EXERCISE PROMPT =
What lines in the material hold the string "noise"? Return every one of them.

RECORDS PROVIDED =
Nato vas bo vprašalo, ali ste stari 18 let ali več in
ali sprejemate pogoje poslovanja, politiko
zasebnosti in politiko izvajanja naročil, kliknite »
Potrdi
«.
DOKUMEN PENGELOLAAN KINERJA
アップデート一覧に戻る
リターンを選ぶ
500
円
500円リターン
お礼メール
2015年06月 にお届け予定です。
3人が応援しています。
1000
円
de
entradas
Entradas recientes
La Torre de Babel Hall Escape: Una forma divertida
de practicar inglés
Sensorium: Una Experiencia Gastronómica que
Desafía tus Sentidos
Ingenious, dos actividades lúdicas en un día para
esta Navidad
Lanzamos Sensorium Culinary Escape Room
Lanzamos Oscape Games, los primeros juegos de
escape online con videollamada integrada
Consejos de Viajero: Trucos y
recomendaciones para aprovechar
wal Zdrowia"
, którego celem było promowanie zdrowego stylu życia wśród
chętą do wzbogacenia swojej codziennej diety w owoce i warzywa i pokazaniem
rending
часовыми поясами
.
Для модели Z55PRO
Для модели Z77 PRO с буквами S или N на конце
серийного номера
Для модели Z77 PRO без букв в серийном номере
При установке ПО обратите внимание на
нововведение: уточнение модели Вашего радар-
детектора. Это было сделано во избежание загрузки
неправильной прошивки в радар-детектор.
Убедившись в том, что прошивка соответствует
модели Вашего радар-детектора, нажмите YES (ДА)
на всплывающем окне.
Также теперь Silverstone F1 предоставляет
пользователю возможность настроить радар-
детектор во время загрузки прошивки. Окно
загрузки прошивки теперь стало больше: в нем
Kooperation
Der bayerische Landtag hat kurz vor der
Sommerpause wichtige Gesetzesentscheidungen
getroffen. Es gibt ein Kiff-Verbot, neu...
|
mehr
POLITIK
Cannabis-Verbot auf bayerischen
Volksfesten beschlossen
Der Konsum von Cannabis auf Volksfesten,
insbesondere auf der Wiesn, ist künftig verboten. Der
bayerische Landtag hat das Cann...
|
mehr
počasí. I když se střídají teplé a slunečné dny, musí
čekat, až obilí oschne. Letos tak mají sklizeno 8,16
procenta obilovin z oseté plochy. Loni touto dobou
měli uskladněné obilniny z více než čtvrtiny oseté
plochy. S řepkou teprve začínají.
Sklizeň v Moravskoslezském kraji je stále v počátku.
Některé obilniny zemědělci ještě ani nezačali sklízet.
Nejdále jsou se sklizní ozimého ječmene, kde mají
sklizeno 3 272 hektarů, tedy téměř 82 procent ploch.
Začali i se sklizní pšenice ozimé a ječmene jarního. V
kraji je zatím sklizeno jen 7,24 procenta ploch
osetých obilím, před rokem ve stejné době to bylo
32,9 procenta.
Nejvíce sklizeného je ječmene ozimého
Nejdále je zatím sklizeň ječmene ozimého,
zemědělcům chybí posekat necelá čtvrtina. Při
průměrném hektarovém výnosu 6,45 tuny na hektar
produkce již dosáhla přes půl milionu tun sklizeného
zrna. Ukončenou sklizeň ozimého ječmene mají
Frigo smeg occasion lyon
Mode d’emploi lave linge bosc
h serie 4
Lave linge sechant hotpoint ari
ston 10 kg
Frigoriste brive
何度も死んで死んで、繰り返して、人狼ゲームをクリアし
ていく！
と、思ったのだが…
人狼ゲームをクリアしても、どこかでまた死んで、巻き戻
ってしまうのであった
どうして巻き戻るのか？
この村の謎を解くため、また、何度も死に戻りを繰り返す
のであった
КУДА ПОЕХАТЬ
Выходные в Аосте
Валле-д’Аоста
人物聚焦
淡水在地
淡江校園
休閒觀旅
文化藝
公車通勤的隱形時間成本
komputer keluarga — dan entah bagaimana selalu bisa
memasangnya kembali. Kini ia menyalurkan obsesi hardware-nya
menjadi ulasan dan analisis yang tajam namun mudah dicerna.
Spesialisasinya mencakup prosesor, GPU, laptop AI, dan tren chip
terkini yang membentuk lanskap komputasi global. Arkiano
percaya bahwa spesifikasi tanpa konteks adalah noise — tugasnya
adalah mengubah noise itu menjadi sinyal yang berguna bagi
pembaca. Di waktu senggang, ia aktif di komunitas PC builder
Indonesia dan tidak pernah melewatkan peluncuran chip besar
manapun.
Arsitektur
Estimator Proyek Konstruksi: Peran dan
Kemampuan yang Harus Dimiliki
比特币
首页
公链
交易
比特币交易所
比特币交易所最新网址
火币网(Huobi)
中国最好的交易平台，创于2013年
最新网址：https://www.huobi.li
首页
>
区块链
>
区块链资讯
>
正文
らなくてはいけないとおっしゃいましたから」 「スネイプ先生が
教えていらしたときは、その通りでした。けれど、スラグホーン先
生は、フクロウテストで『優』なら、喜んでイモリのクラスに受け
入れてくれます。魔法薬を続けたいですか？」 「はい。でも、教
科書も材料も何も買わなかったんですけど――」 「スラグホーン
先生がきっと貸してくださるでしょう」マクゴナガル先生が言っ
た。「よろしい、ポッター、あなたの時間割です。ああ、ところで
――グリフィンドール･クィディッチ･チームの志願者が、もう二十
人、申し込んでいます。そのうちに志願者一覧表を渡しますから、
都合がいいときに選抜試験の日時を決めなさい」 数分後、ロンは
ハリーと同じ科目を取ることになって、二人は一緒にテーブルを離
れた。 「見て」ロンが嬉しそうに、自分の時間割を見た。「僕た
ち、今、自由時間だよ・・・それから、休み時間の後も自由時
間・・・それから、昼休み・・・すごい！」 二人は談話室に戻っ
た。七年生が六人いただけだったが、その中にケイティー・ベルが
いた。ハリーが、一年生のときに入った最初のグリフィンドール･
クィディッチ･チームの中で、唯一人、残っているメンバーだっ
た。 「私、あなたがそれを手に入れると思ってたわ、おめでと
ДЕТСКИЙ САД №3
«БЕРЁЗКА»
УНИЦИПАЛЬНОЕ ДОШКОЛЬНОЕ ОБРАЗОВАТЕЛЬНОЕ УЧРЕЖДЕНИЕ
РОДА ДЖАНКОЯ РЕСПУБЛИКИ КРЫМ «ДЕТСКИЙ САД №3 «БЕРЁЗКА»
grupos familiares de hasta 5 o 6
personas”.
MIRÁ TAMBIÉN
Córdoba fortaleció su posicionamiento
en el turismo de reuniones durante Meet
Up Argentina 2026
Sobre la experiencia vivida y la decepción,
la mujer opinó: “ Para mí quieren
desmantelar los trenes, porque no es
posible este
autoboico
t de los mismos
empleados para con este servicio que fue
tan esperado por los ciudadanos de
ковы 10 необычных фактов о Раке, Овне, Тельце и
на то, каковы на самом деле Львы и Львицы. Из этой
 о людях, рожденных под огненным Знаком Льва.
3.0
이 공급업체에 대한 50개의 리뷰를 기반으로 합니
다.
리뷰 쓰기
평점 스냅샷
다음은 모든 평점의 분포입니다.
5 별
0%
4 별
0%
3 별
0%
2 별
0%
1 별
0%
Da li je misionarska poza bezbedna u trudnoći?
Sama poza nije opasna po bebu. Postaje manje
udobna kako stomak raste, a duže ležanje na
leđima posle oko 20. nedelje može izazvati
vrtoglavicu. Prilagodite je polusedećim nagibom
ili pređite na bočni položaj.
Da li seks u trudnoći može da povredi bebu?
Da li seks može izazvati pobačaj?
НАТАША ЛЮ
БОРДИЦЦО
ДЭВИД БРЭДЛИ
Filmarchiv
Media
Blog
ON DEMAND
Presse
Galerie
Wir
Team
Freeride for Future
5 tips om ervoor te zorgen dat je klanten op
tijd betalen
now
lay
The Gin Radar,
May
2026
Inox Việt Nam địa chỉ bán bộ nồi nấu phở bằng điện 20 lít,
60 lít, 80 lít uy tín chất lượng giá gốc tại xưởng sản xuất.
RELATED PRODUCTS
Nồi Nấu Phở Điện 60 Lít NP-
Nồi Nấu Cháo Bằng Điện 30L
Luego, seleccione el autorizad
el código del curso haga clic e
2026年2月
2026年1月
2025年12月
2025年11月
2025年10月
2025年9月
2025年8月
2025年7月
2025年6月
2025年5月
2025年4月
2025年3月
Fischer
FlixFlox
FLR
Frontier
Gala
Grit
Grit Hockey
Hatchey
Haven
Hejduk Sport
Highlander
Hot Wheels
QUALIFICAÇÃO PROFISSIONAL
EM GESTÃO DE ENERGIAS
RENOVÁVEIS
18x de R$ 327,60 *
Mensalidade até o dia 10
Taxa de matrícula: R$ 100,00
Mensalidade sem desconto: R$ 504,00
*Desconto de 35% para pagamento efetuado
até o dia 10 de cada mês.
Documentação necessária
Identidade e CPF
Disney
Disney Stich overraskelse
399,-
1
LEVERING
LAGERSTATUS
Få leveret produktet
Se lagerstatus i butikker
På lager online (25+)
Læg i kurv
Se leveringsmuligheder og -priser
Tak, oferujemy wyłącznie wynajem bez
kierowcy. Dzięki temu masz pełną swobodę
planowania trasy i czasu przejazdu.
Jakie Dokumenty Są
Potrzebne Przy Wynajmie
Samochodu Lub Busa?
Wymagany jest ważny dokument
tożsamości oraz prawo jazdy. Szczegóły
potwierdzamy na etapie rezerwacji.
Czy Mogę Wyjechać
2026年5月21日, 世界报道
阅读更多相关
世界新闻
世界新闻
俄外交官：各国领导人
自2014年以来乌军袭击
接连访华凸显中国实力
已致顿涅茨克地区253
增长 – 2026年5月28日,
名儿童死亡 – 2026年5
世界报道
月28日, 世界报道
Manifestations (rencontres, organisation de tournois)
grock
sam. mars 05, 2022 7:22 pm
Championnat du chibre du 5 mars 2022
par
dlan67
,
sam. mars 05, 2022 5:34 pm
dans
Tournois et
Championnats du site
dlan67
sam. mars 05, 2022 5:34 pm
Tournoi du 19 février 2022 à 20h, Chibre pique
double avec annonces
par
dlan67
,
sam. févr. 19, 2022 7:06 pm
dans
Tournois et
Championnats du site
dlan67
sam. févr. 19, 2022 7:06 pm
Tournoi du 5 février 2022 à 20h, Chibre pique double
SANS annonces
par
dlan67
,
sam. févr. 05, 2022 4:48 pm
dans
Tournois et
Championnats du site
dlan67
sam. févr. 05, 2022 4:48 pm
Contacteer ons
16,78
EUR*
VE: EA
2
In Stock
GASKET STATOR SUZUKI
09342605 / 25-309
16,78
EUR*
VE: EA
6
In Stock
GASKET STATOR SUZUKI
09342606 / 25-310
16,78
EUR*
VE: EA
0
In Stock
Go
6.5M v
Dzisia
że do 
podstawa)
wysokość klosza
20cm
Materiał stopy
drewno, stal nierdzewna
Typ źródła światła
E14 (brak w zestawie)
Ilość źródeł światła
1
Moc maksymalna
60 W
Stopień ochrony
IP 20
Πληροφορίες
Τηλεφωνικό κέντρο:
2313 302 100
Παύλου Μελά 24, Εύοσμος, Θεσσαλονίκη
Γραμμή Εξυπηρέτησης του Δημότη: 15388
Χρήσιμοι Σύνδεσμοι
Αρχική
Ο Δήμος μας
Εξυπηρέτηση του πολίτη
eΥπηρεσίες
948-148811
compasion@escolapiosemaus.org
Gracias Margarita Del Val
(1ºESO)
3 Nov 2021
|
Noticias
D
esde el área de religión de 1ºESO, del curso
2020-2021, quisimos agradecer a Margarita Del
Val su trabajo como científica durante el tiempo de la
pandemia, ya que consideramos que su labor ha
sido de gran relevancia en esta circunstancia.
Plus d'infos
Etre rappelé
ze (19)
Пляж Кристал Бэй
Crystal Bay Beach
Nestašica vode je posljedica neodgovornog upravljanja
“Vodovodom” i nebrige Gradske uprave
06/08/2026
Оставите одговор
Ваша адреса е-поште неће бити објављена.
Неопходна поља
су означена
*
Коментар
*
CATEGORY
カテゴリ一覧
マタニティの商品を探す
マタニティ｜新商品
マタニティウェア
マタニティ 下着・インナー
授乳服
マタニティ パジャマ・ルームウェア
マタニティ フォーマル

TASK RESPONSE =
percaya bahwa spesifikasi tanpa konteks adalah noise — tugasnya
adalah mengubah noise itu menjadi sinyal yang berguna bagi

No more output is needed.